Okay, so I never thought he should have become leader in the first place, but I find myself feeling increasingly sorry for Ming Campbell. His conference speech in Brighton was easily the best of the season, and even contained the best joke - the line about Dave wanting to be Tony but not Maggie, and Gordon wanting to be Maggie but not Tony, and Ming not wanting to be any of them.

But nothing has gone right for Ming since, and the media focus on a potential presidential contest between Gordon and Dave has left him and his party completely marginalised.

Today the news took a fresh turn for the worse. The latest Populus Poll put his party on 12pc of the vote, while Martin Baxter's acclaimed Electoral Calculus site now predicts the Lib Dems will lose all their seats, although Martin's formula does of course not allow for the "incumbency factor."

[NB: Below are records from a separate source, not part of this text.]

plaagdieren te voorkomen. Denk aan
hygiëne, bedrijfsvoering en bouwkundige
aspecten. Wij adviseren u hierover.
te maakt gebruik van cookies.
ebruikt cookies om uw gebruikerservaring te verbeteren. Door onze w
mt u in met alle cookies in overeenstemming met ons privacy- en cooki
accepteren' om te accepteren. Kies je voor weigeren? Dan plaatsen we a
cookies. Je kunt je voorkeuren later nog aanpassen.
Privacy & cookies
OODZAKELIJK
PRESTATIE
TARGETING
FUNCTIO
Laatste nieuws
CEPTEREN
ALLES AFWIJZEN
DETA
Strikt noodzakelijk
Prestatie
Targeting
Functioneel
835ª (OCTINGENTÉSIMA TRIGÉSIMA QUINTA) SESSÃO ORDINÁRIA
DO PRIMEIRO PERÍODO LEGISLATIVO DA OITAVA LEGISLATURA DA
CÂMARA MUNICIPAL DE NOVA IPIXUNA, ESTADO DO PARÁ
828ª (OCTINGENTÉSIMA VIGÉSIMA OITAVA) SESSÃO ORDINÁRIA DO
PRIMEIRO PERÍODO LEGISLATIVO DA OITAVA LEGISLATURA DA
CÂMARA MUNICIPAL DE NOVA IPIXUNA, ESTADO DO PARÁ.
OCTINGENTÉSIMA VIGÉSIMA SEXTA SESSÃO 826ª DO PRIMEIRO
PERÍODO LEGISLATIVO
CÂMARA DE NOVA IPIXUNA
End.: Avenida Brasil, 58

With Gordon now having seemingly put off the election till 2009, by which time Ming will be 68, it now seems a foregone conclusion that he will fall on his sword sometime between now and next spring, to give a new leader a year to bed himself in before the anticipated May 2009 poll.

If I thought the outcome of all this would be a Chris Huhne leadership, I would be mildly optimistic about the Lib Dems' prospects. But I suspect and fear that the real outcome will be that they choose Nick Clegg.

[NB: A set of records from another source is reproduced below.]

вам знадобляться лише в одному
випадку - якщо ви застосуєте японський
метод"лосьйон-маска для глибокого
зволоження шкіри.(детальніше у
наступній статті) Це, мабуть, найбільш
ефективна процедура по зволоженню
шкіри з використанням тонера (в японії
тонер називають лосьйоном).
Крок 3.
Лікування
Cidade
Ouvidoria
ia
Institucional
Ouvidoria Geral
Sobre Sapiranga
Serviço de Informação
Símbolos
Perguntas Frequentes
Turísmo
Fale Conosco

I've said it a few times before on other people's blogs, but I just can't see the attraction. Clegg is seen as the man who can take Lib Dem target seats off the Tories, but despite having had the sexiest brief on the Lib Dem frontbench for the past 18 months he has hardly set the Thames on fire.

If they are going to choose someone on the right of the party to compete for Tory votes, they would be better off in my view with brainy David Laws, currently an amazing 66-1 with the bookies.

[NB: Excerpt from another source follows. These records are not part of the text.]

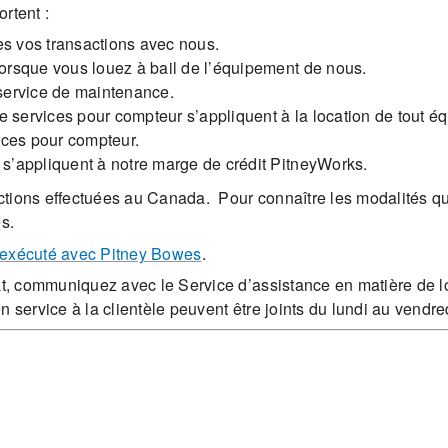
ortent :
es vos transactions avec nous.
lorsque vous louez à bail de l’équipement de nous.
 service de maintenance.
e services pour compteur s’appliquent à la location de tout
ices pour compteur.
s’appliquent à notre marge de crédit PitneyWorks.
tions effectuées au Canada. Pour connaître les modalités qu
s.
 exécuté avec Pitney Bowes
.
at, communiquez avec le Service d’assistance en matière de l
 service à la clientèle peuvent être joints du lundi au vendred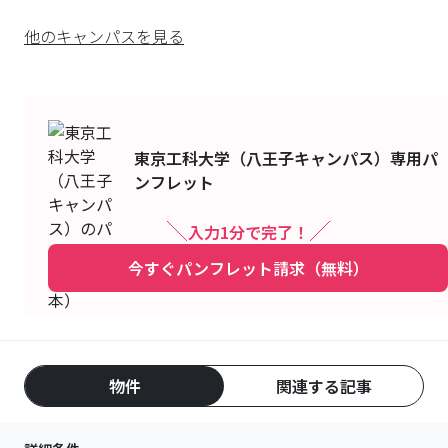
他のキャンパスを見る
東京工科大学（八王子キャンパス）
専用パ
ンフレット
入力1分で完了！
今すぐパンフレット請求（無料）
物件
関連する記事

As some wit on PB.com has pointed out, those odds are surely worth taking if only for the fact that it would enable you to sing "I backed Dave Laws, and Dave Laws won" to the tune of a certain Clash number.

free web site hit counter

7 comments:

Matt Wardman said...

Paul

Your PB link is broken.

David Gladwin said...

Well, The Clash might have recorded the version of
I Fought the Law most familiar to our generation, but the original was by Sonny Curtis and the Crickets.

More detail than you could possibly need here.

matt said...

So Ming's last tilt at power will be be in positioning the argument for a successor... any odds on Charlie Kennedy?

Stephen Rouse said...

I Fought the Law was also covered by the Dead Kennedys - coincidence or an omen for the chances of a Charlie comeback? Musically, its not as tight as the Clash version but the lyrical changes make it more subversive and cynical

RedEye said...

Laws is very cerebral, but many of the LDs see him as a cold fish.

Clegg used to be quite impressive as an MEP, but since arriving at Westminster, he's given off an air of dessicated self-satisfaction.

I think Norman Lamb is more impressive than either Huhne or Clegg, but he has, alas, no leadership ambitions.

I'm not intruding on private grief here, when, as a Labour activist, I want to see the LDs hold LD/Con marginals such as Cheadle and Eastleigh, so as to make it the hill steeper for Cameron next time.

I know he can't help it, but Ming looks too much like the genial talking skeleton from the old Scotch videotape adverts.

rob's uncle said...

Give me Lynn Featherstone in place of either, any day . . See: http://www.libdems.org.uk/party/people/ms-lynne-featherstone.0302.html

Anonymous said...

"As some wit on PB.com has pointed out, those odds are surely worth taking if only for the fact that it would enable you to sing "I backed Dave Laws, and Dave Laws won" to the tune of a certain Clash number."

Us wednesdayites could sing that about our manager, were we able to actually win a match in the first place!